Did we like it?
Hastily assembled like castaways making an improvised vessel upon which to sail to salvation with anything they can get their hands on – sand, coconuts, animal carcasses, seaweed – which will only be strong enough to take them as far as the horizon at which point it disintegrates into a bubbling broth of its own impetuous ambition.
What was good about it?
• Noreena Hertz’s naivety about the football world was in turn both irritating and endearing. When she tried to impress Ryan Giggs that she knew about the international matches he’d mentioned by saying “against Spain and Israel”, Giggs had to inform her that they were in fact England’s opponents.
• Jamie Redknapp being disparagingly referred to as an “ex-football pin-up”.
• Noreena’s campaign was a qualified success with about half of all Premiership players signing up to donate a day’s wages to help the nurses.
• The single image which demonstrated that footballers are indeed grossly overpaid was the whitewashed room in former West Ham captain Nigel Reo-Coker’s mansion that contained a single Nintendo games console. But in fairness to Reo-Coker he did more than any other player to get Noreena’s admirable cause off the ground.
• Erudite Noreena’s fortitude in lucidly explaining the motivation and purpose of her campaign to the various assembled squads of Blackburn, Fulham, Reading and West Ham, whose players struggled with the novel experience of someone speaking to them for a period of longer than 15 minutes while also avoiding the use of mind-numbing clichés. One Reading player was driven so insane by this event that he hitched up his shorts and rolled around on a couch like a dog about to be lethally injected to cure its dementia.
What was bad about it?
• Noreena’s constant whining that she knew nothing about football. At first it seemed excusable but soon it became almost a cheap gimmick with which to characterise her, and ended up making her venomously vexing. At a car park waiting for Andy Gray she fretted: “I don’t know what he looks like.” It’s not as if Andy Gray is JD bloody Salinger – why didn’t she search for a picture on the internet? The same could be said of her ignorance of Blackburn manager Mark Hughes.
• And the obsession with every five minutes of interrupting the narrative to just confirm one more time how ignorant Noreena was about football fractured the flow of the documentary. But, sadly, there was little narrative flow to disrupt as Noreena was swept along like a little leaf in the foaming rapids, one minute she’d be lunching with a camera-shy David James, the next chatting with Gianluca Vialli in the back of his car as he raced to the airport about his ultimately abortive efforts to convince John Terry to sign up.

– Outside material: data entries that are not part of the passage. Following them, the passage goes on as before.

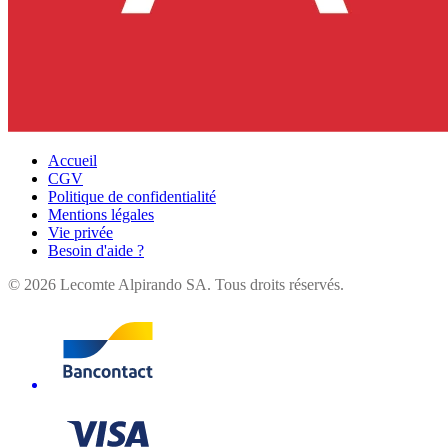
Accueil
CGV
Politique de confidentialité
Mentions légales
Vie privée
Besoin d'aide ?
©
2026
Lecomte Alpirando SA. Tous droits réservés.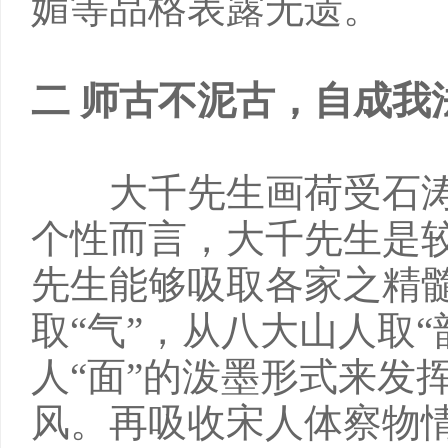
媚等品格表露无遗。
二 师古不泥古，自成我
大千先生画荷受石涛
个性而言，大千先生是
先生能够吸取各家之精
取“气”，从八大山人取
人“面”的泼墨形式来发
风。再吸收宋人体察物情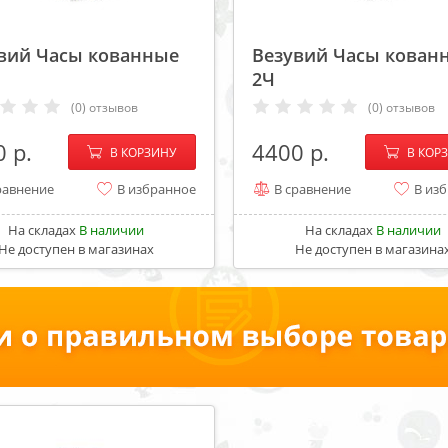
вий Часы кованные
Везувий Часы кован
2Ч
(0) отзывов
(0) отзывов
−
+
−
0
4400
В КОРЗИНУ
В КОР
равнение
В избранное
В сравнение
В из
На складах
В наличии
На складах
В наличии
Не доступен в магазинах
Не доступен в магазина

• And some scenes appear to have been staged to show how lovably ditzy Noreena is. While her ignorance of football was understandable her idiocy around technology was less plausible. After she received a message from Freddie Ljungberg’s agent giving her an email address to send her correspondence to, Noreena very clearly said, “I’d better not delete that message” before she promptly deleted it.
• Noreena’s cause was ‘worthy’ but whether or not it was worthy of a TV documentary is another matter as there was little insight into a footballer’s mentality about their enormous wealth. The only thing we had confirmed rather than learnt was that footballers quite often are essentially lumps of raw gold whose every thought is manipulated by their agent to ensure that they continue as dumb cash cows illustrated when Jermain Defoe was advised by his agent Sky Andrew not to respond to a question with an answer that could not be expressed with either a ‘yes’, ‘no’ or typically inane clichés from the vernacular of a village idiot.
• The now-obligatory tearshots on 29 and 56 minutes.
• Alastair Campbell’s continued efforts to rehabilitate his public image from that of Satan’s more diabolical and despicable younger brother to some kind of reasonable, media-savvy sage. Still, he’s only number six on thecustard.tv’s most odious person on TV after Piers Morgan, Jeremy Clarkson, Max Clifford, Jade Goody and Simon Cowell. The odd thing is that both Campbell and Cowell have or will appear with Morgan in a situation similar to an ugly bloke taking his even uglier mate on the pull with him to bathe him in a comparatively pulchritudinous light.
• Mohammed Al-Fayed rivalled Alastair Campbell as the most odious man in the programme. It was almost as if his endorsement and sponsorship of Noreena’s campaign was with the proviso that he could be given airtime to launch into one of his squalid little rants about Tony Blair; it was only a wonder he didn’t vilify Prince Philip as a murderer.
• Glenn Roeder’s risible reliance on the power of ‘positive thinking’, he sent Noreena a message which included the sentimental sentence: “Every 60 seconds you spend upset is a minute of happiness you will never get back”. We wonder how many “minutes of happiness” Glenn lost when he resigned four days after Noreena’s visit.